- Large-scale satellite data has shown that while large trees expand their crown during the dry season, small trees drop leaves – possibly due to limited light availability in the shaded understory. A new study finds that tree response to dry weather is far more complex, influenced by exposure to the sun and root depth.
- Detailed measurements of leaf growth and leaf loss during the annual dry season and extreme drought events shows that small trees respond differently to water deprivation depending on their surrounding environment – shaded trees gain leaves but exposed trees tend to lose them, a possible sign of dehydration stress.
- Two novel study approaches revealed a complex pattern of leaf growth and loss in response to dry weather: ground-based lidar imaging that produced high-resolution 2D image slices of forest structure, and statistical division of data based on an understory tree’s distance from the canopy top, rather than from the ground up.
- Losing leaves could spell death for individual trees, but these small-scale changes can also impact transpiration and have consequences for regional weather patterns and regional climate change.

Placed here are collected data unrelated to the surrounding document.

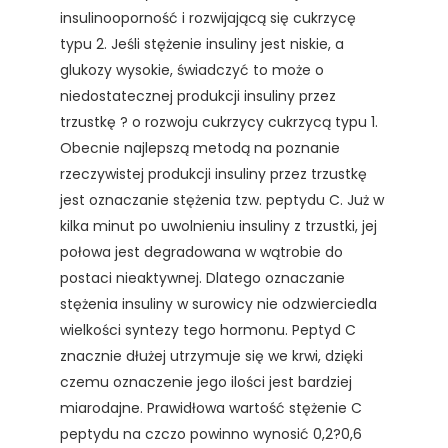
insulinooporność i rozwijającą się cukrzycę
typu 2. Jeśli stężenie insuliny jest niskie, a
glukozy wysokie, świadczyć to może o
niedostatecznej produkcji insuliny przez
trzustkę ? o rozwoju cukrzycy cukrzycą typu 1.
Obecnie najlepszą metodą na poznanie
rzeczywistej produkcji insuliny przez trzustkę
jest oznaczanie stężenia tzw. peptydu C. Już w
kilka minut po uwolnieniu insuliny z trzustki, jej
połowa jest degradowana w wątrobie do
postaci nieaktywnej. Dlatego oznaczanie
stężenia insuliny w surowicy nie odzwierciedla
wielkości syntezy tego hormonu. Peptyd C
znacznie dłużej utrzymuje się we krwi, dzięki
czemu oznaczenie jego ilości jest bardziej
miarodajne. Prawidłowa wartość stężenie C
peptydu na czczo powinno wynosić 0,2?0,6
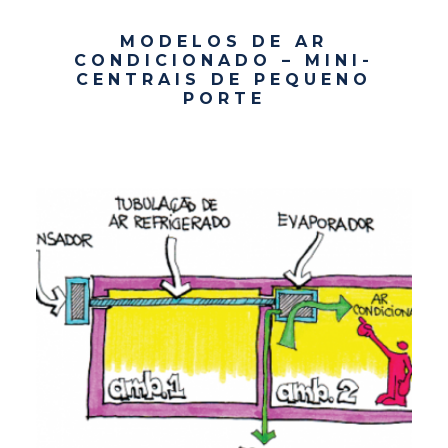
MODELOS DE AR
CONDICIONADO – MINI-
CENTRAIS DE PEQUENO
PORTE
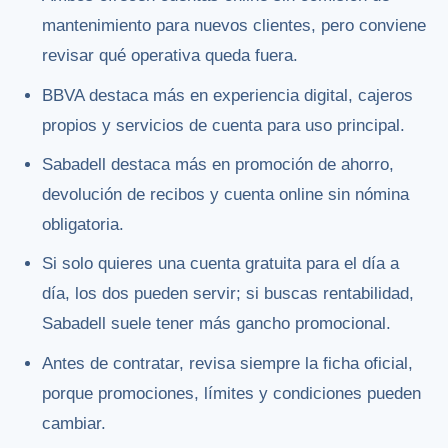
mantenimiento para nuevos clientes, pero conviene
revisar qué operativa queda fuera.
BBVA destaca más en experiencia digital, cajeros
propios y servicios de cuenta para uso principal.
Sabadell destaca más en promoción de ahorro,
devolución de recibos y cuenta online sin nómina
obligatoria.
Si solo quieres una cuenta gratuita para el día a
día, los dos pueden servir; si buscas rentabilidad,
Sabadell suele tener más gancho promocional.
Antes de contratar, revisa siempre la ficha oficial,
porque promociones, límites y condiciones pueden
cambiar.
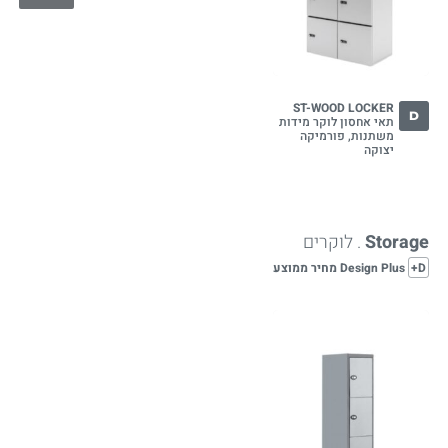
ST-WOOD LOCKER
D
תאי אחסון לוקר מידות
משתנות, פורמיקה
יצוקה
Storage
. לוקרים
D+
Design Plus מחיר ממוצע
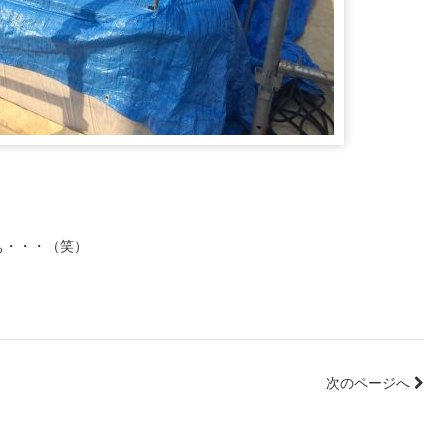
ぁ・・・（笑）
次のページへ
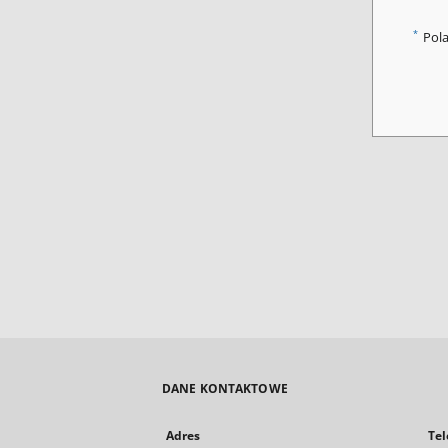
*
Pol
DANE KONTAKTOWE
Adres
Tel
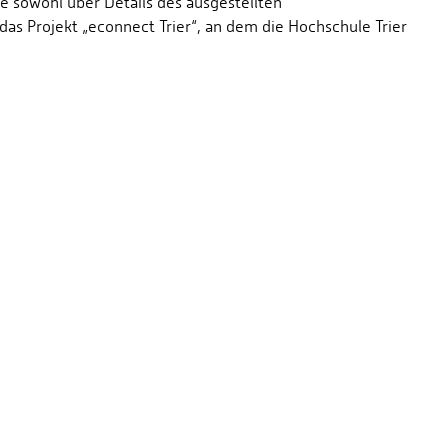
e sowohl über Details des ausgestellten
das Projekt „econnect Trier“, an dem die Hochschule Trier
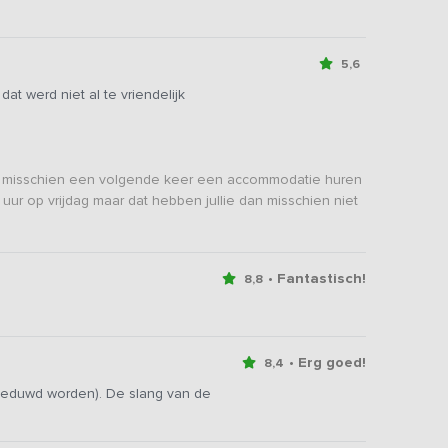
5,6
t werd niet al te vriendelijk
ar misschien een volgende keer een accommodatie huren
 uur op vrijdag maar dat hebben jullie dan misschien niet
• Fantastisch!
8,8
• Erg goed!
8,4
geduwd worden). De slang van de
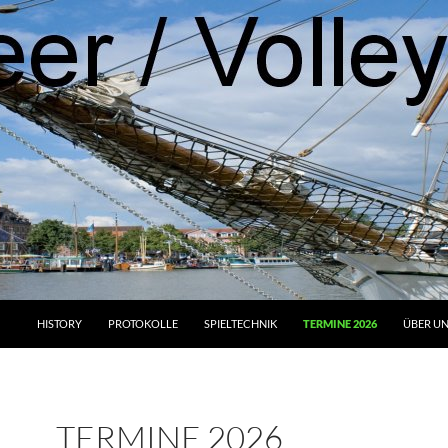
HISTORY
PROTOKOLLE
SPIELTECHNIK
TERMINE 2026
ÜBER U
TERMINE 2026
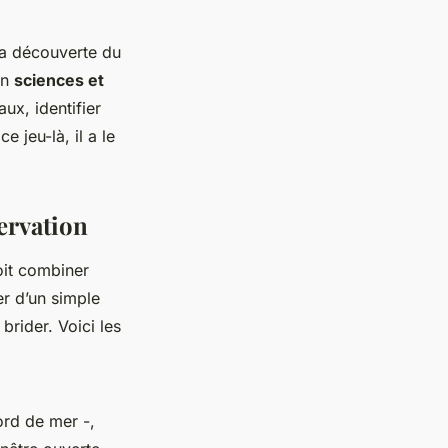
la découverte du
en
sciences et
ux, identifier
e jeu-là, il a le
ervation
doit combiner
er d’un simple
brider. Voici les
ord de mer -,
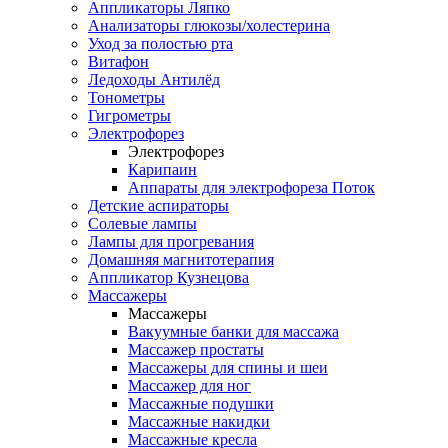
Аппликаторы Ляпко
Анализаторы глюкозы/холестерина
Уход за полостью рта
Витафон
Ледоходы Антилёд
Тонометры
Гигрометры
Электрофорез
Электрофорез
Карипаин
Аппараты для электрофореза Поток
Детские аспираторы
Солевые лампы
Лампы для прогревания
Домашняя магнитотерапия
Аппликатор Кузнецова
Массажеры
Массажеры
Вакуумные банки для массажа
Массажер простаты
Массажеры для спины и шеи
Массажер для ног
Массажные подушки
Массажные накидки
Массажные кресла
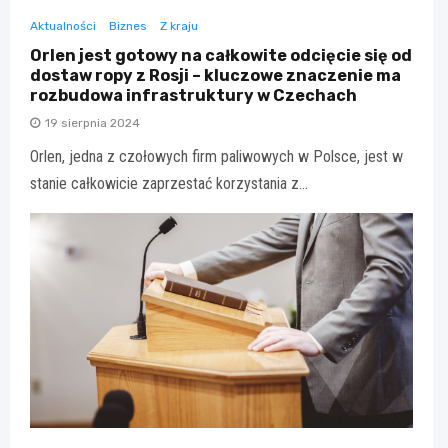
Aktualności
Biznes
Z kraju
Orlen jest gotowy na całkowite odcięcie się od
dostaw ropy z Rosji – kluczowe znaczenie ma
rozbudowa infrastruktury w Czechach
19 sierpnia 2024
Orlen, jedna z czołowych firm paliwowych w Polsce, jest w
stanie całkowicie zaprzestać korzystania z…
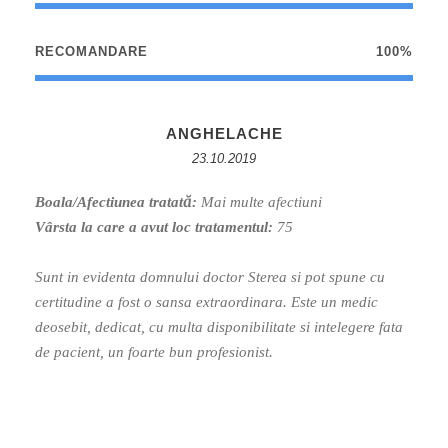
RECOMANDARE
100%
ANGHELACHE
23.10.2019
Boala/Afectiunea tratată:
Mai multe afectiuni
Vârsta la care a avut loc tratamentul:
75
Sunt in evidenta domnului doctor Sterea si pot spune cu
certitudine a fost o sansa extraordinara. Este un medic
deosebit, dedicat, cu multa disponibilitate si intelegere fata
de pacient, un foarte bun profesionist.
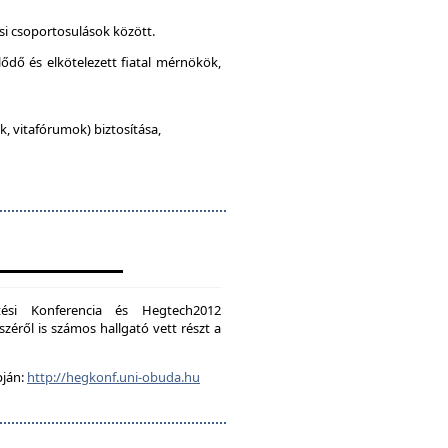
si csoportosulások között.
lődő és elkötelezett fiatal mérnökök,
, vitafórumok) biztosítása,
ési Konferencia és Hegtech2012
zéről is számos hallgató vett részt a
pján:
http://hegkonf.uni-obuda.hu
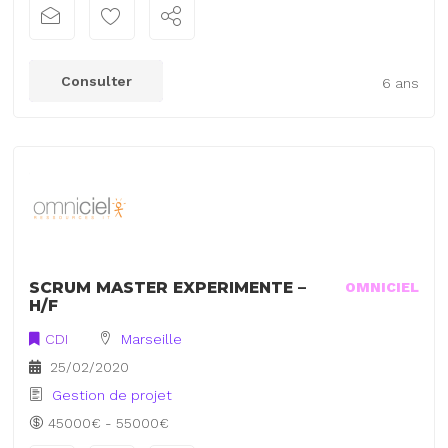
Consulter
6 ans
SCRUM MASTER EXPERIMENTE –
OMNICIEL
H/F
CDI
Marseille
25/02/2020
Gestion de projet
45000€ - 55000€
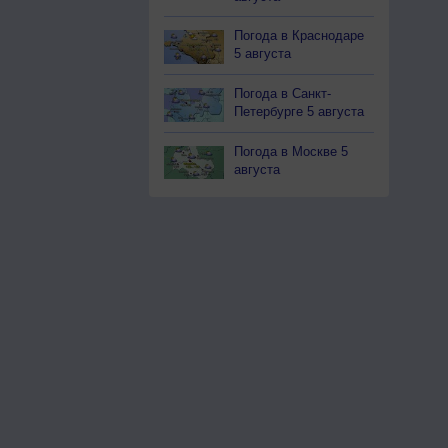
Погода в Краснодаре
5 августа
Погода в Санкт-
Петербурге 5 августа
Погода в Москве 5
августа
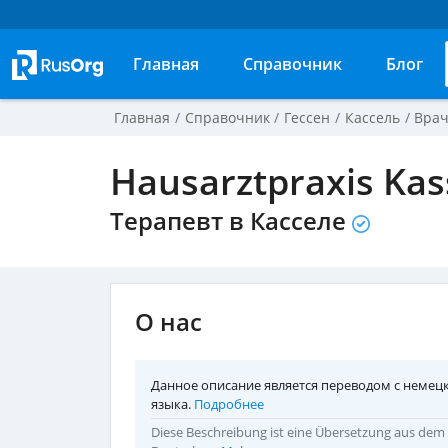
Главная
Справочник
Блог
Главная
Справочник
Гессен
Кассель
Вра
Hausarztpraxis Kas
Терапевт в Касселе
О нас
Данное описание является переводом с немец
языка.
Подробнее
Diese Beschreibung ist eine Übersetzung aus dem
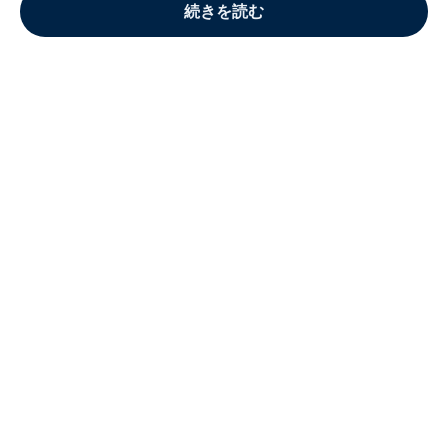
続きを読む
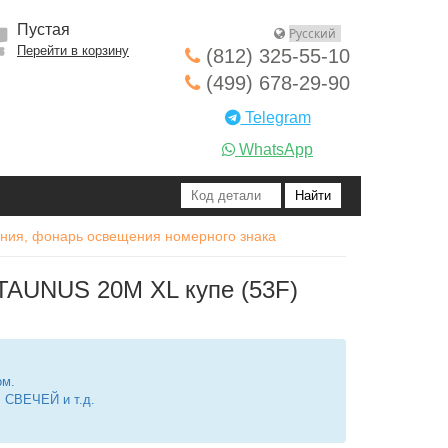
Пустая
Перейти в корзину
(812) 325-55-10
(499) 678-29-90
Telegram
WhatsApp
ния, фонарь освещения номерного знака
TAUNUS 20M XL купе (53F)
ом.
СВЕЧЕЙ и т.д.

Also, importantly, degraded forests, with many open clearings, could be less resilient to worsening Amazon drought.
Small trees in the Amazon rainforest understory are more vulnerable to drought than their larger counterparts, but their fate depends on their local environment, according to a study published in New Phytologist.
Marielle Smith from Michigan State University and an international team of researchers used hand-held lidar to complete monthly surveys of the surface area of leaves at different heights in Tapajós National Forest in Pará state in the Brazil Amazon between 2010 and 2017 to obtain their results. The portable lidar instrument uses a laser to map the leaves in the forest canopy in two-dimensional slices up through the forest structure.
Across the whole forest, they found that trees in the upper canopy tended to gain leaves during the dry season and lose them again in the wet season, whereas trees in the lower canopy showed the opposite behavior. This opposing trend between the upper and lower canopies matches the results of a previous satellite-based study of seasonal changes in leaf area, and is thought to be due to limited light availability in the lower canopy.
However, a closer look at the patterns of leaf growth and loss in different micro-environments within the forest ecosystem revealed a more complex pattern.
“What was exciting for us was that because we’re using a ground-based lidar system, the resolution of our data is very high and so we were able to break the lower canopy into two parts,” said Smith: small trees in the lower canopy shaded by larger trees, and small trees in forest clearings exposed directly to the sun. The researchers found that it was actually the small trees exposed to high sunlight levels in forest openings that lost leaves during dry periods, while shaded trees added to their leaf area in synchrony with the larger canopy trees above them.